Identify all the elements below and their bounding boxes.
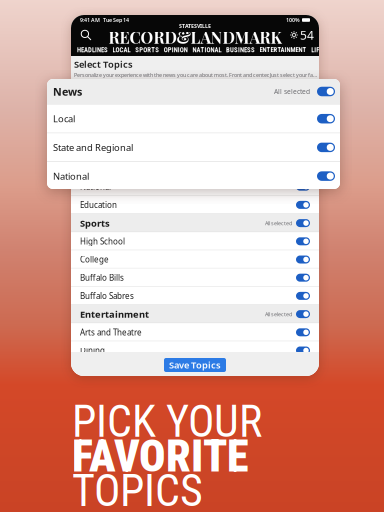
- staticText: News: [53, 84, 82, 99]
- button[interactable]: State and Regional: [47, 133, 340, 161]
- staticText: STATESVILLE: [179, 22, 211, 29]
- button[interactable]: Local: [71, 141, 319, 159]
- staticText: All selected: [265, 311, 292, 318]
- staticText: National: [53, 170, 89, 182]
- staticText: RECORD&LANDMARK: [108, 26, 282, 48]
- staticText: Local: [53, 112, 75, 125]
- button[interactable]: News: [47, 79, 340, 104]
- button[interactable]: LOCAL: [113, 46, 131, 54]
- button[interactable]: Dining: [71, 341, 319, 360]
- button[interactable]: National: [47, 162, 340, 190]
- button[interactable]: College: [71, 250, 319, 269]
- staticText: Buffalo Sabres: [80, 291, 134, 301]
- button[interactable]: Arts and Theatre: [71, 323, 319, 341]
- button[interactable]: LIFESTYLE: [311, 46, 340, 54]
- staticText: NATIONAL: [192, 46, 221, 54]
- staticText: Local: [80, 145, 99, 156]
- button[interactable]: National: [71, 178, 319, 196]
- staticText: Education: [80, 200, 117, 210]
- staticText: BUSINESS: [226, 46, 255, 54]
- button[interactable]: State and Regional: [71, 159, 319, 178]
- staticText: HEADLINES: [77, 46, 108, 54]
- button[interactable]: SPORTS: [135, 46, 159, 54]
- button[interactable]: Search: [76, 25, 96, 45]
- staticText: LOCAL: [113, 46, 131, 54]
- button[interactable]: Buffalo Bills: [71, 269, 319, 287]
- staticText: High School: [80, 236, 125, 247]
- button[interactable]: Weather 54 degrees: [286, 25, 314, 45]
- staticText: ENTERTAINMENT: [260, 46, 307, 54]
- staticText: PICK YOUR: [72, 396, 262, 448]
- staticText: SPORTS: [135, 46, 159, 54]
- button[interactable]: Sports: [71, 214, 319, 232]
- button[interactable]: Entertainment: [71, 305, 319, 323]
- button[interactable]: HEADLINES: [77, 46, 108, 54]
- staticText: Buffalo Bills: [80, 272, 124, 283]
- staticText: OPINION: [164, 46, 188, 54]
- button[interactable]: NATIONAL: [192, 46, 221, 54]
- staticText: Select Topics: [74, 58, 133, 70]
- button[interactable]: OPINION: [164, 46, 188, 54]
- staticText: Save Topics: [169, 359, 221, 371]
- staticText: News: [80, 126, 106, 138]
- staticText: 54: [300, 27, 314, 43]
- staticText: Personalize your experience with the new…: [74, 71, 319, 78]
- button[interactable]: Education: [71, 196, 319, 214]
- staticText: All selected: [265, 129, 292, 136]
- staticText: All selected: [265, 220, 292, 227]
- staticText: Entertainment: [80, 308, 149, 320]
- staticText: Arts and Theatre: [80, 327, 142, 338]
- staticText: LIFESTYLE: [311, 46, 340, 54]
- button[interactable]: BUSINESS: [226, 46, 255, 54]
- staticText: National: [80, 181, 111, 192]
- staticText: Dining: [80, 345, 105, 356]
- button[interactable]: Buffalo Sabres: [71, 287, 319, 305]
- staticText: 9:41 AM Tue Sep 14: [80, 16, 129, 24]
- staticText: College: [80, 254, 109, 265]
- staticText: Sports: [80, 217, 110, 229]
- staticText: TOPICS: [72, 465, 203, 512]
- staticText: State and Regional: [53, 141, 133, 154]
- button[interactable]: Save Topics: [164, 358, 226, 372]
- button[interactable]: News: [71, 123, 319, 141]
- button[interactable]: Local: [47, 105, 340, 133]
- button[interactable]: ENTERTAINMENT: [260, 46, 307, 54]
- button[interactable]: High School: [71, 232, 319, 250]
- staticText: FAVORITE: [72, 431, 248, 482]
- staticText: All selected: [274, 87, 310, 96]
- staticText: 100%: [286, 16, 300, 24]
- staticText: State and Regional: [80, 163, 150, 174]
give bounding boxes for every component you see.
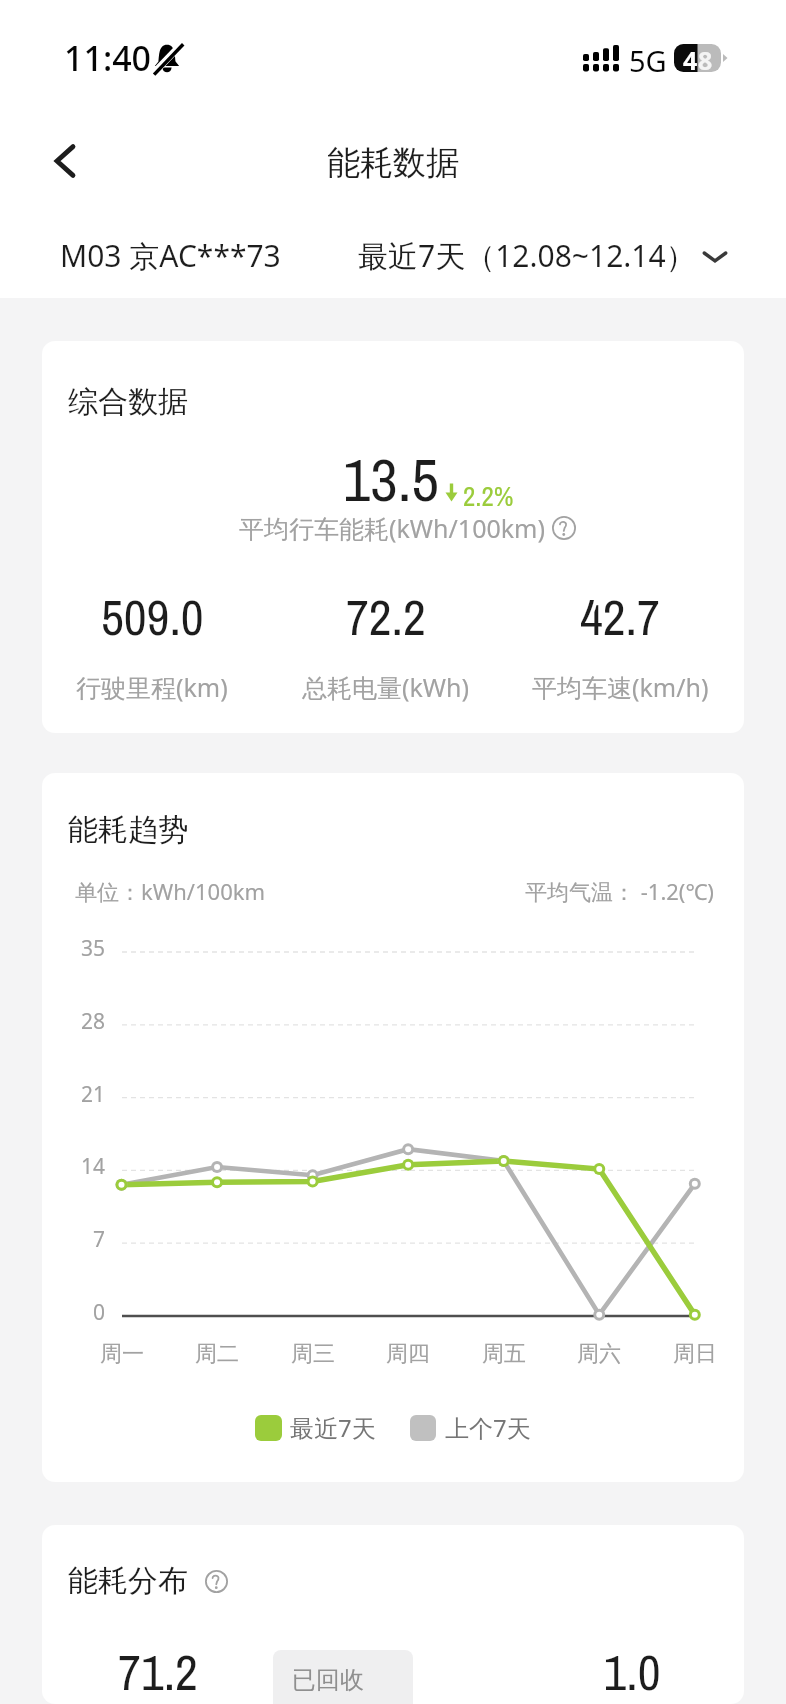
staticText: 5G <box>629 41 667 80</box>
staticText: 能耗趋势 <box>68 811 188 849</box>
staticText: 总耗电量(kWh) <box>302 670 470 704</box>
staticText: 上个7天 <box>445 1411 531 1444</box>
staticText: 1.0 <box>572 1638 692 1704</box>
staticText: 71.2 <box>98 1638 218 1704</box>
button[interactable]: Help <box>552 516 576 540</box>
staticText: 最近7天（12.08~12.14） <box>358 235 696 276</box>
staticText: 单位：kWh/100km <box>75 876 266 906</box>
staticText: 11:40 <box>64 35 152 81</box>
staticText: 能耗分布 <box>68 1562 188 1600</box>
staticText: 21 <box>62 1080 105 1109</box>
button[interactable]: Help <box>205 1570 228 1593</box>
staticText: 7 <box>62 1225 105 1254</box>
staticText: 平均车速(km/h) <box>532 670 709 704</box>
staticText: 已回收 <box>292 1665 364 1695</box>
staticText: 周四 <box>368 1340 448 1368</box>
staticText: 周三 <box>273 1340 353 1368</box>
button[interactable]: 最近7天（12.08~12.14） <box>358 235 730 276</box>
staticText: 行驶里程(km) <box>76 670 228 704</box>
staticText: 2.2% <box>463 478 514 514</box>
button[interactable]: M03 京AC***73 <box>60 235 281 276</box>
staticText: 35 <box>62 934 105 963</box>
staticText: 最近7天 <box>290 1411 376 1444</box>
staticText: 8 <box>698 43 713 71</box>
staticText: 509.0 <box>101 583 204 650</box>
staticText: 13.5 <box>343 439 439 520</box>
staticText: 平均行车能耗(kWh/100km) <box>239 511 545 545</box>
staticText: M03 京AC***73 <box>60 235 281 276</box>
staticText: 平均气温： -1.2(℃) <box>525 876 714 906</box>
staticText: 14 <box>62 1152 105 1181</box>
staticText: 周六 <box>559 1340 639 1368</box>
staticText: 4 <box>683 43 698 71</box>
staticText: 0 <box>62 1298 105 1327</box>
staticText: 42.7 <box>580 583 660 650</box>
staticText: 能耗数据 <box>327 142 459 184</box>
staticText: 周五 <box>464 1340 544 1368</box>
staticText: 72.2 <box>346 583 426 650</box>
staticText: 周一 <box>82 1340 162 1368</box>
staticText: 周二 <box>177 1340 257 1368</box>
button[interactable]: Back <box>36 132 94 190</box>
staticText: 综合数据 <box>68 383 188 421</box>
staticText: 周日 <box>655 1340 735 1368</box>
staticText: 28 <box>62 1007 105 1036</box>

■ ■ ■ ■ ■ ■ ■

* _TASK PROMPT_: Say, as a bare number, how many lines above contain the word "selected".

* _ANSWER_: 4